About this same time, Brooks and Birks (2001) were deeply involved in refining protocols for using the larval-stage head capsules of midges to reconstruct temperature histories of various locations; and in this particular paper they reported their progress and illustrated the application of their techniques to certain locations in Scotland and Norway. Of particular interest to the CO2-climate debate, were their findings for Lochan Uaine, in the Cairngorms region of the Scottish Highlands, which lake, in their words, "is remote from human habitation and therefore any response of proxy indicators to climatic change [is] unlikely to be masked by the effects of anthropogenic environmental change in its catchment."

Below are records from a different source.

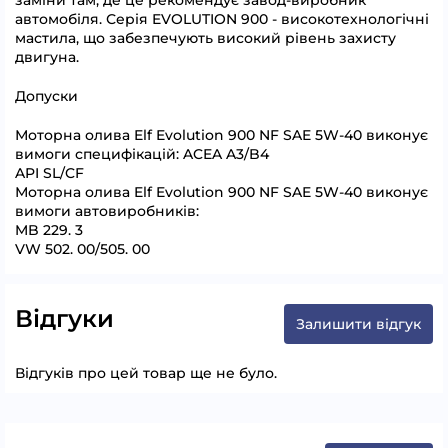
заміни там, де це рекомендує завод-виробник
автомобіля. Серія EVOLUTION 900 - високотехнологічні
мастила, що забезпечують високий рівень захисту
двигуна.
Допуски
Моторна олива Elf Evolution 900 NF SAE 5W-40 виконує
вимоги специфікацій: ACEA A3/B4
API SL/CF
Моторна олива Elf Evolution 900 NF SAE 5W-40 виконує
вимоги автовиробників:
MB 229. 3
VW 502. 00/505. 00
Відгуки
Залишити відгук
Відгуків про цей товар ще не було.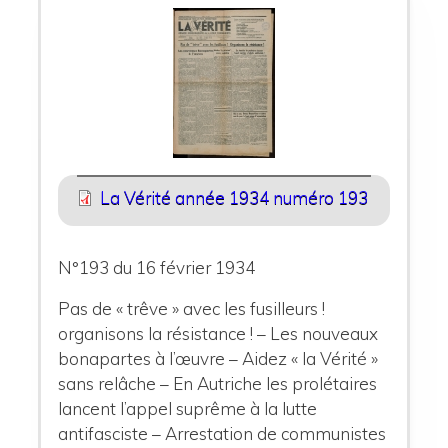
La Vérité année 1934 numéro 193
N°193 du 16 février 1934
Pas de « trêve » avec les fusilleurs !
organisons la résistance ! – Les nouveaux
bonapartes à l’œuvre – Aidez « la Vérité »
sans relâche – En Autriche les prolétaires
lancent l’appel suprême à la lutte
antifasciste – Arrestation de communistes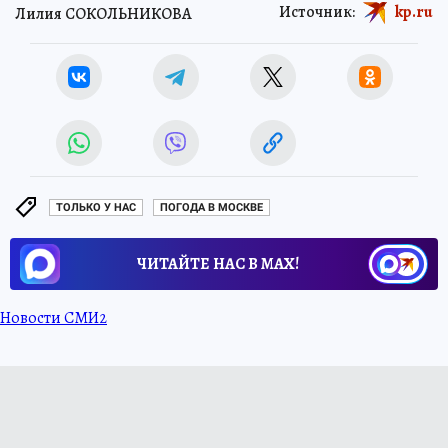
Источник:
kp.ru
Лилия СОКОЛЬНИКОВА
ТОЛЬКО У НАС
ПОГОДА В МОСКВЕ
ЧИТАЙТЕ НАС В МАХ!
Новости СМИ2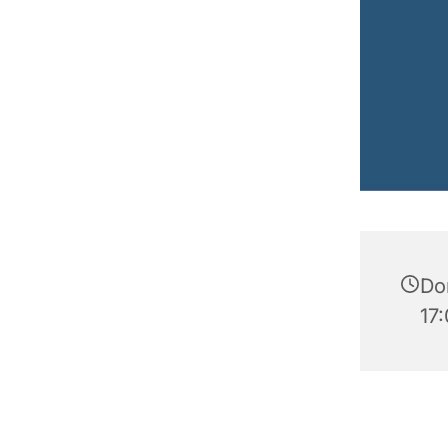
Do
17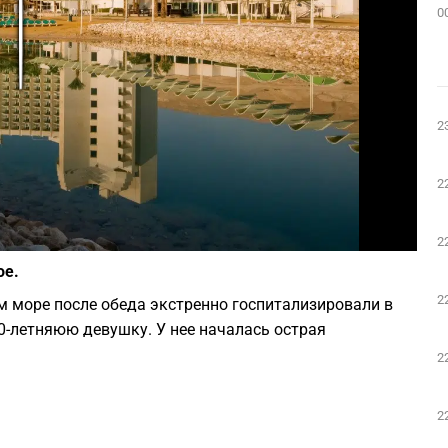
0
Play
2
2
Фото: Super Jazz
2
ое.
2
вом море после обеда экстренно госпитализировали в
0-летняюю девушку. У нее началась острая
2
2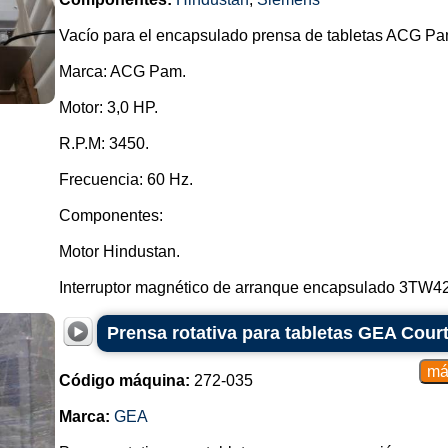
Vacío para el encapsulado prensa de tabletas ACG Pa
Marca: ACG Pam.
Motor: 3,0 HP.
R.P.M: 3450.
Frecuencia: 60 Hz.
Componentes:
Motor Hindustan.
Interruptor magnético de arranque encapsulado 3TW42
Prensa rotativa para tabletas GEA Cour
Código máquina:
272-035
Marca:
GEA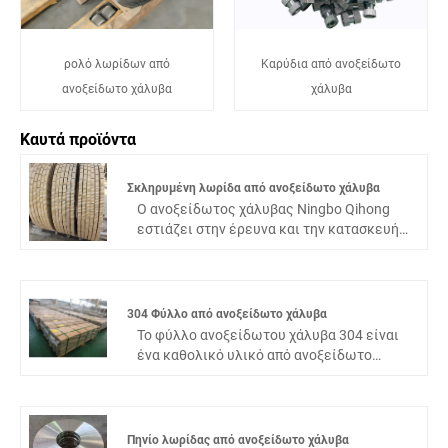
ρολό λωρίδων από
Καρύδια από ανοξείδωτο
ανοξείδωτο χάλυβα
χάλυβα
Καυτά προϊόντα
Σκληρυμένη λωρίδα από ανοξείδωτο χάλυβα
Ο ανοξείδωτος χάλυβας Ningbo Qihong
εστιάζει στην έρευνα και την κατασκευή
λωρίδων από ανοξείδωτο χάλυβα υψηλής
αντοχής. Αξιοποιώντας την πολυετή
εμπειρία μηχανικής κατεργασίας
ακριβείας και ένα πλήρες σύστημα
304 Φύλλο από ανοξείδωτο χάλυβα
εφοδιαστικής αλυσίδας, δημιουργήσαμε
Το φύλλο ανοξείδωτου χάλυβα 304 είναι
λωρίδες μαρτενσιτικού σκληρυμένου
ένα καθολικό υλικό από ανοξείδωτο
ανοξείδωτου χάλυβα που καλύπτουν τις
χάλυβα, η απόδοση κατά της σκουριάς
υψηλές ανάγκες διαφόρων βιομηχανιών.
είναι ισχυρότερη από τα υλικά από
Η λωρίδα μας από σκληρυμένο
ανοξείδωτο χάλυβα της σειράς 200. Η
ανοξείδωτο χάλυβα βασίζεται σε υλικά
αντίσταση σε υψηλές θερμοκρασίες είναι
Πηνίο λωρίδας από ανοξείδωτο χάλυβα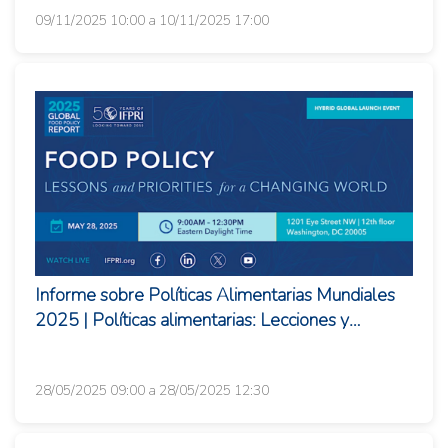
09/11/2025 10:00 a 10/11/2025 17:00
Informe sobre Políticas Alimentarias Mundiales
2025 | Políticas alimentarias: Lecciones y
prioridades para un mundo en...
28/05/2025 09:00 a 28/05/2025 12:30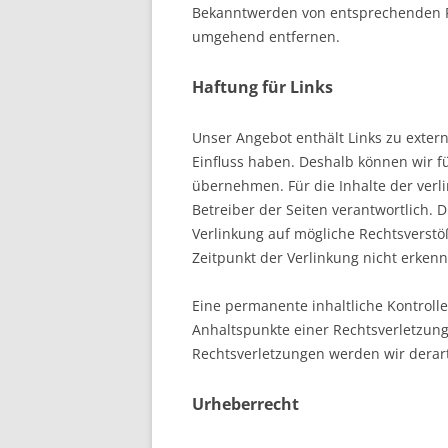
Bekanntwerden von entsprechenden R
umgehend entfernen.
Haftung für Links
Unser Angebot enthält Links zu extern
Einfluss haben. Deshalb können wir f
übernehmen. Für die Inhalte der verlin
Betreiber der Seiten verantwortlich. 
Verlinkung auf mögliche Rechtsverstö
Zeitpunkt der Verlinkung nicht erkenn
Eine permanente inhaltliche Kontrolle
Anhaltspunkte einer Rechtsverletzun
Rechtsverletzungen werden wir derar
Urheberrecht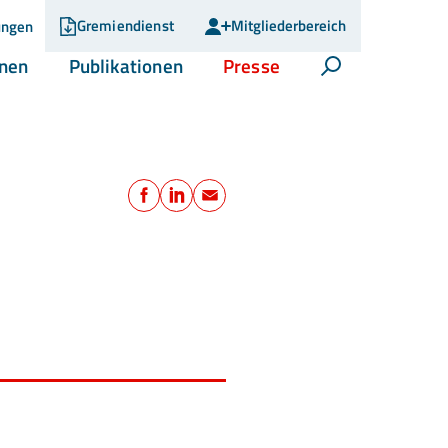
Gremiendienst
Mitgliederbereich
ungen
(current)
(current)
(current)
onen
Publikationen
Presse
Suche öffnen
Teilen
Facebook
LinkedIn
E-Mail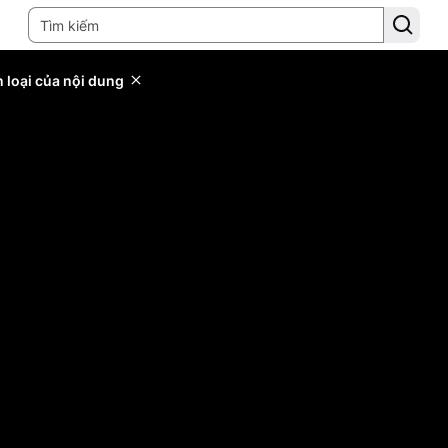
 loại của nội dung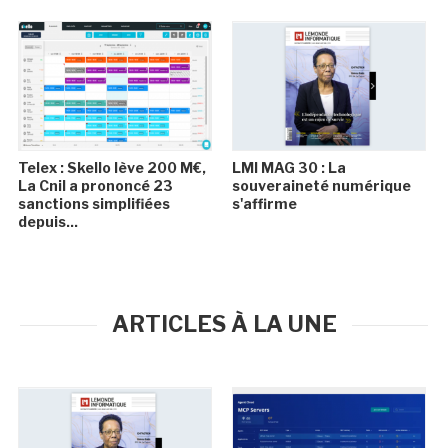
Telex : Skello lève 200 M€,
LMI MAG 30 : La
La Cnil a prononcé 23
souveraineté numérique
sanctions simplifiées
s'affirme
depuis...
ARTICLES À LA UNE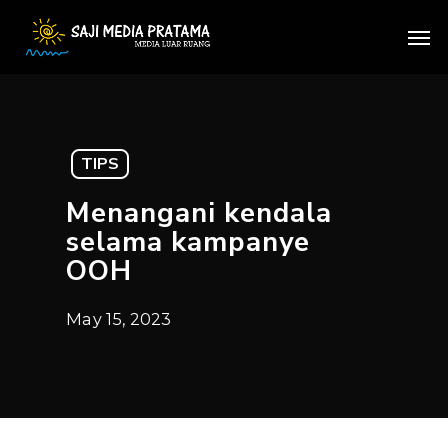
Skip
Men
to
main
content
TIPS
Menangani kendala
selama kampanye
OOH
May 15, 2023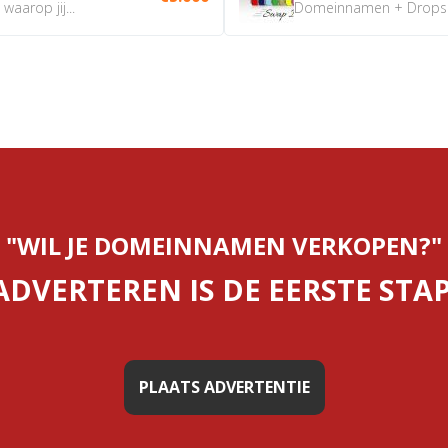
aarop jij...
Domeinnamen + Dropship
"WIL JE DOMEINNAMEN VERKOPEN?"
ADVERTEREN IS DE EERSTE STAP
PLAATS ADVERTENTIE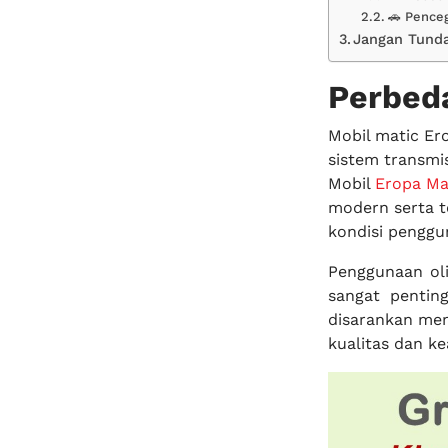
🚗 Pence
Jangan Tunda
Perbed
Mobil matic Er
sistem transmi
Mobil
Eropa Ma
modern serta t
kondisi penggu
Penggunaan oli
sangat pentin
disarankan me
kualitas dan k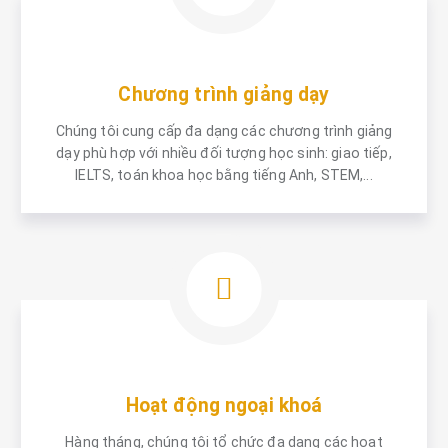
Chương trình giảng dạy
Chúng tôi cung cấp đa dạng các chương trình giảng
dạy phù hợp với nhiều đối tượng học sinh: giao tiếp,
IELTS, toán khoa học bằng tiếng Anh, STEM,...
Hoạt động ngoại khoá
Hàng tháng, chúng tôi tổ chức đa dạng các hoạt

Reconstructed temperatures for this region peaked at about 11°C, during what they refer to as the "Little Climatic Optimum" - which is more typically called the Medieval Warm Period - "before cooling by about 1.5°C which may coincide with the 'Little Ice Age'." These results, say the two scientists, "are in good agreement with a chironomid stratigraphy from Finse, western Norway (Velle, 1998)," where summer temperatures were "about 0.4°C warmer than the present day" during the Medieval Warm Period. This latter observation also appears to hold for Brooks and Birks' study, since the upper sample of the Lochan Uaine core, which was collected in 1993, "reconstructs the modern temperature at about 10.5°C" which is 0.5°C less than the 11°C value they obtained from the Medieval Warm Period.

Also working contemporaneously, McDermott et al. (2001) derived a δ18O record from a stalagmite discovered in Crag Cave in southwestern Ireland, after which they compared this record with the δ18O records from the GRIP and GISP2 ice cores from Greenland. This comparison provided evidence for "centennial-scale δ18O variations that correlate with subtle δ18O changes in the Greenland ice cores, indicating regionally coherent variability in the early Holocene." They also reported that the Crag Cave data "exhibit variations that are broadly consistent with a Medieval Warm Period at ~1000 ± 200 years ago and a two-stage Little Ice Age, as reconstructed by inverse modeling of temperature profiles in the Greenland Ice Sheet." Also evident in the Crag Cave data were the δ18O signatures of the earlier Roman Warm Period and Dark Ages Cold Period that comprised the prior such cycle of climate in that region. As for the significance of these findings, the three researchers state that the coherent δ18O variations in the records from both sides of the North Atlantic "indicate that many of the subtle multicentury δ18O variations in the Greenland ice cores reflect regional North Atlantic margin climate signals rather than local effects." And, of course, their data confirmed the reality of the Medieval Warm Period/Little Ice Age cycle, as well as the prior and even-more-strongly-expressed Roman Warm Period/Dark Ages Cold Period cycle, demonstrating there is nothing unusual, unnatural or unprecedented about the global warming of the past century or so.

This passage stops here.